Estimates of the direct and indirect radiative forcing due to tropospheric aerosols: A review


  • James Haywood,

  • Olivier Boucher


This paper reviews the many developments in estimates of the direct and indirect global annual mean radiative forcing due to present-day concentrations of anthropogenic tropospheric aerosols since Intergovernmental Panel on Climate Change [1996]. The range of estimates of the global mean direct radiative forcing due to six distinct aerosol types is presented. Additionally, the indirect effect is split into two components corresponding to the radiative forcing due to modification of the radiative properties of clouds (cloud albedo effect) and the effects of anthropogenic aerosols upon the lifetime of clouds (cloud lifetime effect). The radiative forcing for anthropogenic sulphate aerosol ranges from −0.26 to −0.82 W m−2. For fossil fuel black carbon the radiative forcing ranges from +0.16 W m−2 for an external mixture to +0.42 W m−2 for where the black carbon is modeled as internally mixed with sulphate aerosol.
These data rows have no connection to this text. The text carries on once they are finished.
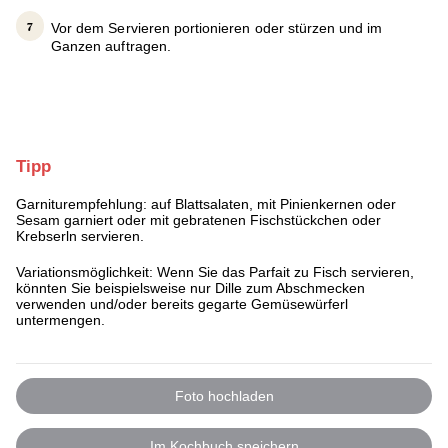
Vor dem Servieren portionieren oder stürzen und im
Ganzen auftragen.
Tipp
Garniturempfehlung: auf Blattsalaten, mit Pinienkernen oder
Sesam garniert oder mit gebratenen Fischstückchen oder
Krebserln servieren.
Variationsmöglichkeit: Wenn Sie das Parfait zu Fisch servieren,
könnten Sie beispielsweise nur Dille zum Abschmecken
verwenden und/oder bereits gegarte Gemüsewürferl
untermengen.
Foto hochladen
Im Kochbuch speichern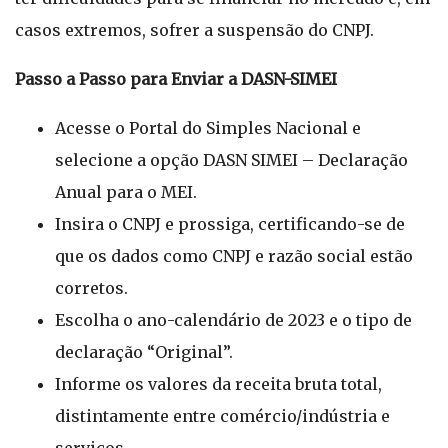
casos extremos, sofrer a suspensão do CNPJ.
Passo a Passo para Enviar a DASN-SIMEI
Acesse o Portal do Simples Nacional e
selecione a opção DASN SIMEI – Declaração
Anual para o MEI.
Insira o CNPJ e prossiga, certificando-se de
que os dados como CNPJ e razão social estão
corretos.
Escolha o ano-calendário de 2023 e o tipo de
declaração “Original”.
Informe os valores da receita bruta total,
distintamente entre comércio/indústria e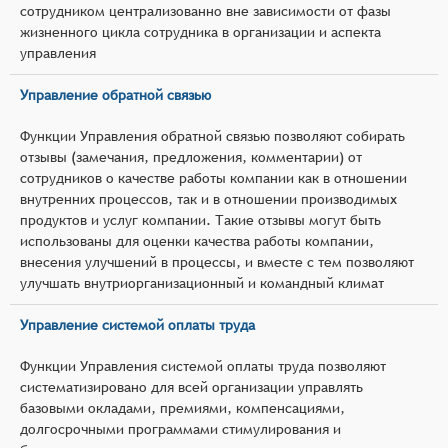
сотрудником централизованно вне зависимости от фазы
жизненного цикла сотрудника в организации и аспекта
управления
Управление обратной связью
Функции Управления обратной связью позволяют собирать
отзывы (замечания, предложения, комментарии) от
сотрудников о качестве работы компании как в отношении
внутренних процессов, так и в отношении производимых
продуктов и услуг компании. Такие отзывы могут быть
использованы для оценки качества работы компании,
внесения улучшений в процессы, и вместе с тем позволяют
улучшать внутриорганизационный и командный климат
Управление системой оплаты труда
Функции Управления системой оплаты труда позволяют
систематизировано для всей организации управлять
базовыми окладами, премиями, компенсациями,
долгосрочными программами стимулирования и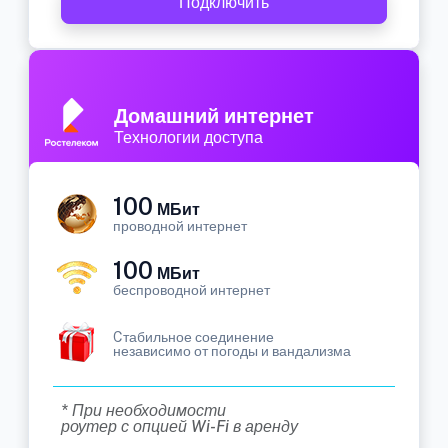
Подключить
Домашний интернет
Технологии доступа
100
МБит
проводной интернет
100
МБит
беспроводной интернет
Cтабильное соединение
независимо от погоды и вандализма
* При необходимости
роутер с опцией Wi-Fi в аренду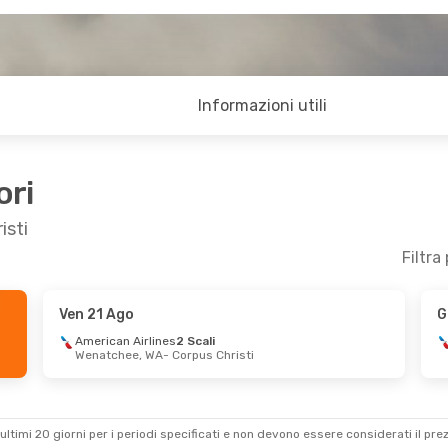
Informazioni utili
ori
isti
Filtra
Ven 21 Ago
G
un 24 Ago
American Airlines
2 Scali
Wenatchee, WA
- Corpus Christi
nes
1 Scalo
pus Christi
nes
1 Scalo
- Monterrey
ultimi 20 giorni per i periodi specificati e non devono essere considerati il ​​pre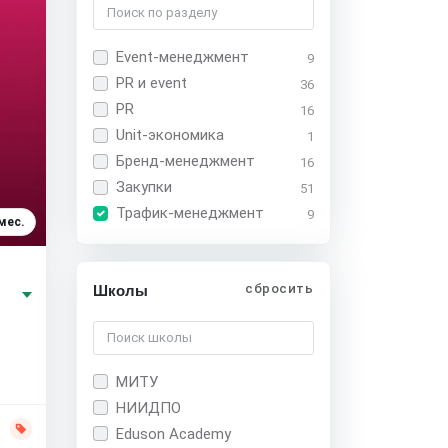
Event-менеджмент
9
PR и event
36
PR
16
Unit-экономика
1
Бренд-менеджмент
16
Закупки
51
Трафик-менеджмент
9
мес.
сбросить
Школы
МИТУ
НИИДПО
Eduson Academy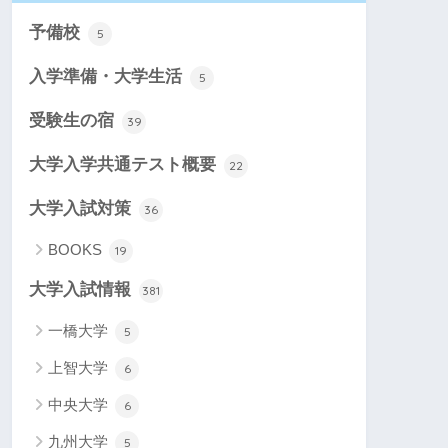
予備校
5
入学準備・大学生活
5
受験生の宿
39
大学入学共通テスト概要
22
大学入試対策
36
BOOKS
19
大学入試情報
381
一橋大学
5
上智大学
6
中央大学
6
九州大学
5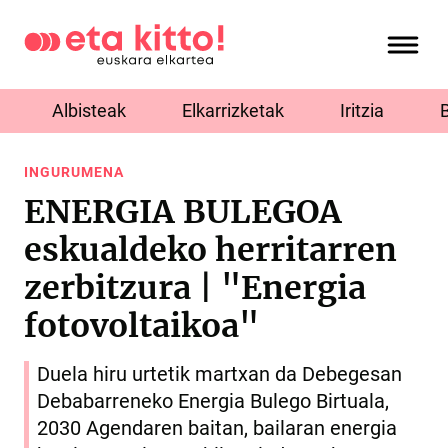
Albisteak
Elkarrizketak
Iritzia
INGURUMENA
ENERGIA BULEGOA
eskualdeko herritarren
zerbitzura | "Energia
fotovoltaikoa"
Duela hiru urtetik martxan da Debegesan
Debabarreneko Energia Bulego Birtuala,
2030 Agendaren baitan, bailaran energia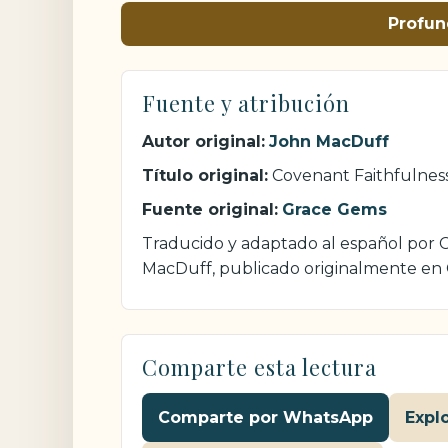
Profun
Fuente y atribución
Autor original:
John MacDuff
Título original:
Covenant Faithfulnes
Fuente original:
Grace Gems
Traducido y adaptado al español por Cr
MacDuff, publicado originalmente en
Comparte esta lectura
Comparte por WhatsApp
Expl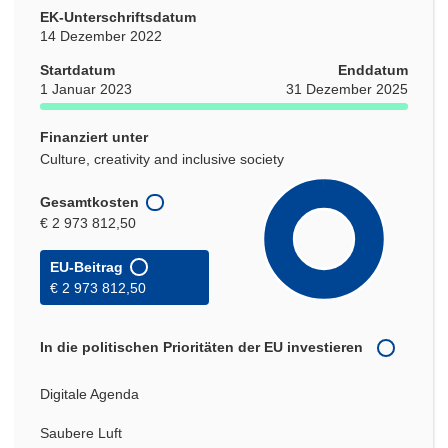
EK-Unterschriftsdatum
14 Dezember 2022
Startdatum
Enddatum
1 Januar 2023
31 Dezember 2025
Finanziert unter
Culture, creativity and inclusive society
Gesamtkosten
€ 2 973 812,50
EU-Beitrag
€ 2 973 812,50
In die politischen Prioritäten der EU investieren
Digitale Agenda
Saubere Luft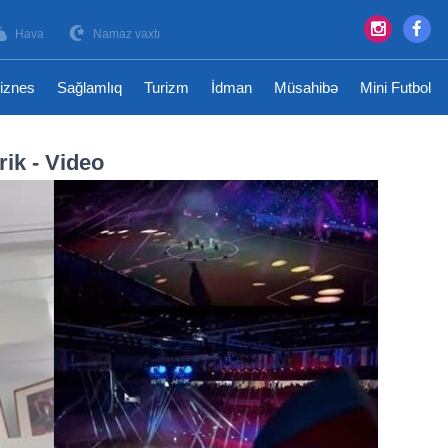
Hava
Namaz vaxtı
iznes
Sağlamlıq
Turizm
İdman
Müsahibə
Mini Futbol
ik - Video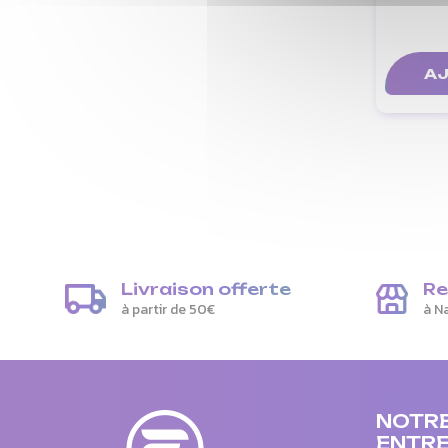
AJ
Livraison offerte
Re
à partir de 50€
à N
NOTR
ENTRE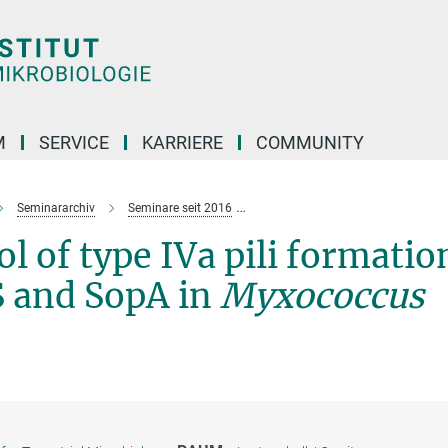
M
SERVICE
KARRIERE
COMMUNITY
Seminararchiv
Seminare seit 2016
Combinatorial control of type IVa
l of type IVa pili formatio
S and SopA in
Myxococcus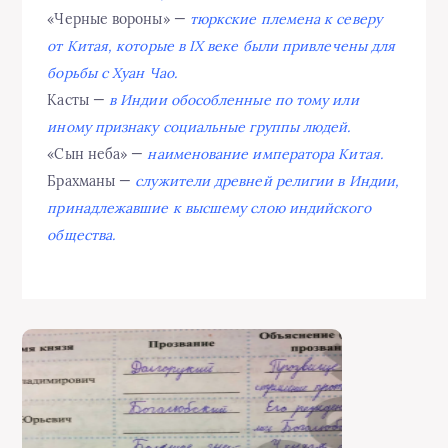
«Черные вороны» —
тюркские племена к северу
от Китая, которые в IX веке были привлечены для
борьбы с Хуан Чао.
Касты —
в Индии обособленные по тому или
иному признаку социальные группы людей.
«Сын неба» —
наименование императора Китая.
Брахманы —
служители древней религии в Индии,
принадлежавшие к высшему слою индийского
общества.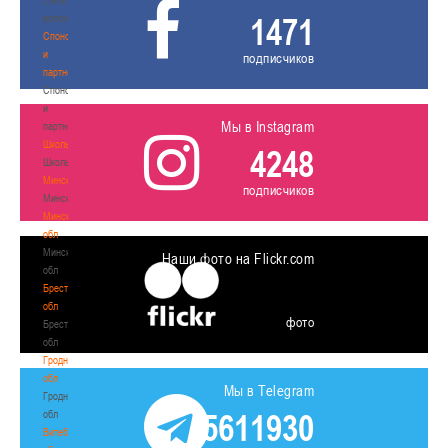
1471
волонтером
Спонсоры
и
подписчиков
партнеры
Спонсоры
и
Мы в Instagram
партнеры
Школы
4248
Школы
Минск
подписчиков
Минск
Минская
обл
Минская
Наши фото на Flickr.com
обл
Брестская
обл
фото
Брестская
обл
Гродненская
обл
Мы в Telegram
Гродненская
5611930
обл
Витебская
For fossil fuel organic carbon the two estimates of the likely weakest limit of the direct radiative forcing are −0.02 and −0.04 W m−2. For biomass-burning sources of black carbon and organic carbon the combined radiative forcing ranges from −0.14 to −0.74 W m−2. Estimates of the radiative forcing due to mineral dust vary widely from +0.09 to −0.46 W m−2; even the sign of the radiative forcing is not well established due to the competing effects of solar and terrestrial radiative forcings. A single study provides a very tentative estimate of the radiative forcing of nitrates to be −0.03 W m−2. Estimates of the cloud albedo indirect radiative forcing range from −0.3 to approximately −1.8 W m−2. Although the cloud lifetime effect is identified as a potentially important climate forcing mechanism, it is difficult to quantify in the context of the present definition of radiative forcing of climate change and current model simulations. This is because its estimation by general circulation models necessarily includes some level of cloud and water vapor feedbacks, which affect the hydrological cycle and the dynamics of the atmosphere. Available models predict that the radiative flux perturbation associated with the cloud lifetime effect is of a magnitude similar to that of the cloud albedo effect.